Operations¶

Configuration, tuning, and deployment guidance for production YAMS deployments.

Data Directory¶

YAMS persists content, indexes, and metadata in a single data directory.

Recommended locations: - Linux: /var/lib/yams - macOS: /usr/local/var/yams or /opt/yams/data - Containers: bind mount host path to /var/lib/yams

Permissions:

sudo useradd --system --home /var/lib/yams --shell /usr/sbin/nologin yams
sudo mkdir -p /var/lib/yams
sudo chown -R yams:yams /var/lib/yams
sudo chmod 0750 /var/lib/yams

Deployment¶

Batch/Automation (cron/systemd timer)¶

#!/usr/bin/env bash
set -euo pipefail
export YAMS_STORAGE="/var/lib/yams"
yams add /srv/docs --recursive --include="*.md" --tags "docs,import"

Systemd Service¶

[Unit]
Description=YAMS Service
After=network-online.target

[Service]
User=yams
Group=yams
Environment="YAMS_STORAGE=/var/lib/yams"
WorkingDirectory=/var/lib/yams
ExecStart=/usr/local/bin/yams serve
Restart=on-failure
NoNewPrivileges=true
ProtectSystem=full
ProtectHome=true
LimitNOFILE=16384

[Install]
WantedBy=multi-user.target

Containers¶

mkdir -p $HOME/yams-data
docker run --rm -it \
  -u 10001:10001 \
  -v $HOME/yams-data:/var/lib/yams \
  ghcr.io/trvon/yams:latest yams init --non-interactive

Resource controls: - Use --cpus and --memory limits - Mount code/config read-only; data directories write-only

Configuration¶

Discover options: yams --help

Guidelines: - Prefer explicit CLI flags for clarity - Use environment variables for secrets and deployment paths - Store site-specific values in EnvironmentFile (systemd) or .env (containers)

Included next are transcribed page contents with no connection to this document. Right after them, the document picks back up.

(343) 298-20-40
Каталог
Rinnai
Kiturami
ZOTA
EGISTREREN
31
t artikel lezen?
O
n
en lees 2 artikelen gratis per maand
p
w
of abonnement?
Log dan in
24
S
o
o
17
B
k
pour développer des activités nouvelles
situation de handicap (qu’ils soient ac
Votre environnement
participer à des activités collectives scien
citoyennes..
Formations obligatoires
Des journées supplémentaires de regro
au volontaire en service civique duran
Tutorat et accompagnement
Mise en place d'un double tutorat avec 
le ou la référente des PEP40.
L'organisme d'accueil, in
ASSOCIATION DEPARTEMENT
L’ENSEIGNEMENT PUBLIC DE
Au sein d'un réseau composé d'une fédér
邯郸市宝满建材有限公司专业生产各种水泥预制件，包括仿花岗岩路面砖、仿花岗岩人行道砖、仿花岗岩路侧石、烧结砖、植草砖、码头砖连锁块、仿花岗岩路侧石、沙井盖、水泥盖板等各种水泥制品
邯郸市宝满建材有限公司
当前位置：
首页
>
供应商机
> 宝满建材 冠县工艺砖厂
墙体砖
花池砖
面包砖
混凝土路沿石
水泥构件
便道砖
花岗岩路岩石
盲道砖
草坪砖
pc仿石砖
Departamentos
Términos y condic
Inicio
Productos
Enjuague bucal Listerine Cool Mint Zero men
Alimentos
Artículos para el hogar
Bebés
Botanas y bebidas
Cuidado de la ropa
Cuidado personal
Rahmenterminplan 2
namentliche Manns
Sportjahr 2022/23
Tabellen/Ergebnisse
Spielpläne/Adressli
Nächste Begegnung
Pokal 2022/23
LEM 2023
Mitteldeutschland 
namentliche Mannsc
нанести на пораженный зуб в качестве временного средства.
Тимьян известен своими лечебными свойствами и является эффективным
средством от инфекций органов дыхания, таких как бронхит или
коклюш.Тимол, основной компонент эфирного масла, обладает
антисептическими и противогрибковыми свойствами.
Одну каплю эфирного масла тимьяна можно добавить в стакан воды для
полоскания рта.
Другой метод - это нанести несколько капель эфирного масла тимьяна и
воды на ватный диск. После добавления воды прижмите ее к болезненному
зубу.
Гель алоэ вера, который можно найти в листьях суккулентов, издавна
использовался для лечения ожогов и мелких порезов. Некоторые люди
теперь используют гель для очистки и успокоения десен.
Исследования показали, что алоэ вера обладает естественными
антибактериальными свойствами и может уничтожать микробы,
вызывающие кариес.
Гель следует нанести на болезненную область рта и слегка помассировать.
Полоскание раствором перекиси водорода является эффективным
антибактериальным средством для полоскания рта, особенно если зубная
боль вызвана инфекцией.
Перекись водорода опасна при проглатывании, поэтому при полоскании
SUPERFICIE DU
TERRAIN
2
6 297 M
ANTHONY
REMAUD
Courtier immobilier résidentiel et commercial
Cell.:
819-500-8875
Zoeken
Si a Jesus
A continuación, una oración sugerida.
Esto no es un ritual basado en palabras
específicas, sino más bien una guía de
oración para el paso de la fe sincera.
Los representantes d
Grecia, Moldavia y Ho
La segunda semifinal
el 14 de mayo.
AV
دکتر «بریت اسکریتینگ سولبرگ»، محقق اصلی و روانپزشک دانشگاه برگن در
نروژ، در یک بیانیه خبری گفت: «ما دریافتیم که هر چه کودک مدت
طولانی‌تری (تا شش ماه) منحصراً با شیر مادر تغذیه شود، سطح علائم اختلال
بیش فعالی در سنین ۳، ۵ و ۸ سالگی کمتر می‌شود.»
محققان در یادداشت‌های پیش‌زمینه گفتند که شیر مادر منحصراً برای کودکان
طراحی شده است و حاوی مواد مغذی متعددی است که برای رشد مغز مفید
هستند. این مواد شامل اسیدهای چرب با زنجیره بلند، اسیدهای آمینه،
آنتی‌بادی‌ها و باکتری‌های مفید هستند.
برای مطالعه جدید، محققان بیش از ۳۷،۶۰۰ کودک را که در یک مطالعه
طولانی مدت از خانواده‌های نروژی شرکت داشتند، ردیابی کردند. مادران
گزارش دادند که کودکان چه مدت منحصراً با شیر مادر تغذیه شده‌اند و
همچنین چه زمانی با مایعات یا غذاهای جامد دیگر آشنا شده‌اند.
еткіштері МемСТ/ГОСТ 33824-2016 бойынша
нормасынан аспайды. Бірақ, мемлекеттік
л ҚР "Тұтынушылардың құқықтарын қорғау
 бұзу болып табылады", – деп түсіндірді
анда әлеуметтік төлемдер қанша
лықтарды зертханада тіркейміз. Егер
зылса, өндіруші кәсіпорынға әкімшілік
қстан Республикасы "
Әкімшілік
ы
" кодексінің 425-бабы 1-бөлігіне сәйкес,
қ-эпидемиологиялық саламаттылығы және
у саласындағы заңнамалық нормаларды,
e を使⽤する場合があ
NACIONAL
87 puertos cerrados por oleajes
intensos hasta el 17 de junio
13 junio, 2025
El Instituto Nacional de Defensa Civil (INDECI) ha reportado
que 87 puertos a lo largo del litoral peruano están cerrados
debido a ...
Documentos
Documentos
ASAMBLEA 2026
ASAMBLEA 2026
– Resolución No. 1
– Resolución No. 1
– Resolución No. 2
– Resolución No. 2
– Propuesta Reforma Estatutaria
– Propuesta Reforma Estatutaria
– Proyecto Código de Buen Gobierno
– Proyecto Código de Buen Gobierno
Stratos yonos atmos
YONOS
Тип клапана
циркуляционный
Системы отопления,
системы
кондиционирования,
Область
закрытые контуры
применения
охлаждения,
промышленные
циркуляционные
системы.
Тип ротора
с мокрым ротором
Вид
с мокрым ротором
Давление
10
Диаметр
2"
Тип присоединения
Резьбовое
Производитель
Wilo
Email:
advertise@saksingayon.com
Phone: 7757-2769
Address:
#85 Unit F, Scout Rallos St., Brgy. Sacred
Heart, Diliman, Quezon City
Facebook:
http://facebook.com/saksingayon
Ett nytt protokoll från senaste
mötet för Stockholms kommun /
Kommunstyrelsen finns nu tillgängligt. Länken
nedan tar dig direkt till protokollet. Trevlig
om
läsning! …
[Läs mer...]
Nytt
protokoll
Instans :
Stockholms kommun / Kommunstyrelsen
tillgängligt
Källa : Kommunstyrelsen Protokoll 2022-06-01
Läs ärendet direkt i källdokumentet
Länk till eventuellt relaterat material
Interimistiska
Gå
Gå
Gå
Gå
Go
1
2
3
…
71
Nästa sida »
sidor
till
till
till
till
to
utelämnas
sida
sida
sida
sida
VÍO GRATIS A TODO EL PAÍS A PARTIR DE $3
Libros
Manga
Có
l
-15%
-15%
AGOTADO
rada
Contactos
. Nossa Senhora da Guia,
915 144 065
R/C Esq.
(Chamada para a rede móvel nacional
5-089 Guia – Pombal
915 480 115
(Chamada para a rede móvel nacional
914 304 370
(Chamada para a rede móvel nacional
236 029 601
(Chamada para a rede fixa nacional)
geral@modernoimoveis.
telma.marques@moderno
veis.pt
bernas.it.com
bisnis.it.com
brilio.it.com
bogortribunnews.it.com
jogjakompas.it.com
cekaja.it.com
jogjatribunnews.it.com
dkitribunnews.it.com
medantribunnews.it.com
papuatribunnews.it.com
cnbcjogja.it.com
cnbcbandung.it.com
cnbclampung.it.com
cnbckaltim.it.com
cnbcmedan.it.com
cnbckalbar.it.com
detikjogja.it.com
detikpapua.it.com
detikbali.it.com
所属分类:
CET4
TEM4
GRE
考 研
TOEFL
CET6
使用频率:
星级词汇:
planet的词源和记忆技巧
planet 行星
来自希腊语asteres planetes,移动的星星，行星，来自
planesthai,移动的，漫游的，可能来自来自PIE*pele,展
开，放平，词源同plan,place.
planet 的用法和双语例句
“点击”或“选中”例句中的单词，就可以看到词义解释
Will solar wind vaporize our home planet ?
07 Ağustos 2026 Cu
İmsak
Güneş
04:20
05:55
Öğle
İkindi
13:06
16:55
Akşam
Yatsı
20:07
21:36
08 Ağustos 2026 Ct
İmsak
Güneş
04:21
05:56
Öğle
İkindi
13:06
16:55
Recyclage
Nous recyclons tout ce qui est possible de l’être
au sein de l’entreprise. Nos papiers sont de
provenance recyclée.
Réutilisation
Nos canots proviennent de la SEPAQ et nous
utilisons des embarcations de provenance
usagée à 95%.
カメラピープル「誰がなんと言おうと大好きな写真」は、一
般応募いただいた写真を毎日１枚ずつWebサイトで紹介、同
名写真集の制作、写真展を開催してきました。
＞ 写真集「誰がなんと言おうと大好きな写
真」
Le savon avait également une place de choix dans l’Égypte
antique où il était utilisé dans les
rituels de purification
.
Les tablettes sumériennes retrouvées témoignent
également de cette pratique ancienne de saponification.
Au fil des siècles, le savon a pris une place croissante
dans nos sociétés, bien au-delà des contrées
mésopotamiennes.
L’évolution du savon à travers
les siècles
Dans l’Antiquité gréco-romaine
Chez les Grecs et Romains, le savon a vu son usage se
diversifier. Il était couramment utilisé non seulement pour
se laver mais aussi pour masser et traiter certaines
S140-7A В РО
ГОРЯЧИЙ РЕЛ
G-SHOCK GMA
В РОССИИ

Key environment variables: - YAMS_STORAGE: data directory path - YAMS_CONFIG: config file override - YAMS_TUNING_PROFILE: efficient|balanced|aggressive - YAMS_MAX_ACTIVE_CONN: connection limit - YAMS_KEEPALIVE_MS: daemon keepalive interval

Performance Tuning¶

Auto-Tuning (Daemon)¶

YAMS includes centralized TuneAdvisor and ResourceTuner for adaptive behavior:

Metrics: CPU utilization (/proc deltas), memory (PSS/RSS), connection counts
Worker pools: Shrink when idle, grow under pressure
Auto-embed policy: Idle (default), Never, Always
Idle: embed only when daemon is idle; defer otherwise to background repair
Never: always defer to yams repair --embeddings
Always: embed immediately (increases ingest CPU)

Embedding Batch Controls¶

Adaptive DynamicBatcher with conservative defaults: - Safety factor: 0.90 (reserves token budget headroom) - Inter-batch pause: 0ms (add delay to reduce CPU spikes) - Advisory doc cap: unset (limits documents per batch)

Tuning Profiles¶

Profiles bundle multiple tuning heuristics:

Profile	Use Case	Behavior
`efficient`	Resource-constrained hosts	Slower pool growth, higher thresholds
`balanced`	General purpose (default)	Moderate ramp-up
`aggressive`	High throughput under load	Faster growth, lower thresholds

Set profile:

yams config set tuning.profile aggressive
yams daemon restart

Or via environment:

export YAMS_TUNING_PROFILE=aggressive

Quick Wins¶

Storage: NVMe SSD, ext4/xfs with relatime
Concurrency: ~physical core count for workers
Compression: zstd (balanced), LZMA (cold archives)
Chunking: 8-16 KiB (text), 32-64 KiB (binaries)
SQLite: WAL enabled, synchronous=NORMAL (bulk ingest), FULL (steady-state)
FTS5: Index only queried fields, run optimize after bulk ingest
OS limits: nofile >= 16384

Workload-Specific¶

Ingest-heavy: - Batch files (100-1000 docs) - Lower fsync cost (synchronous=NORMAL) - Defer FTS optimize until after ingest

Query-heavy: - Higher fsync levels (synchronous=FULL) - Increase caches (OS + DB) - Optimize query shapes (prefix/suffix, filters)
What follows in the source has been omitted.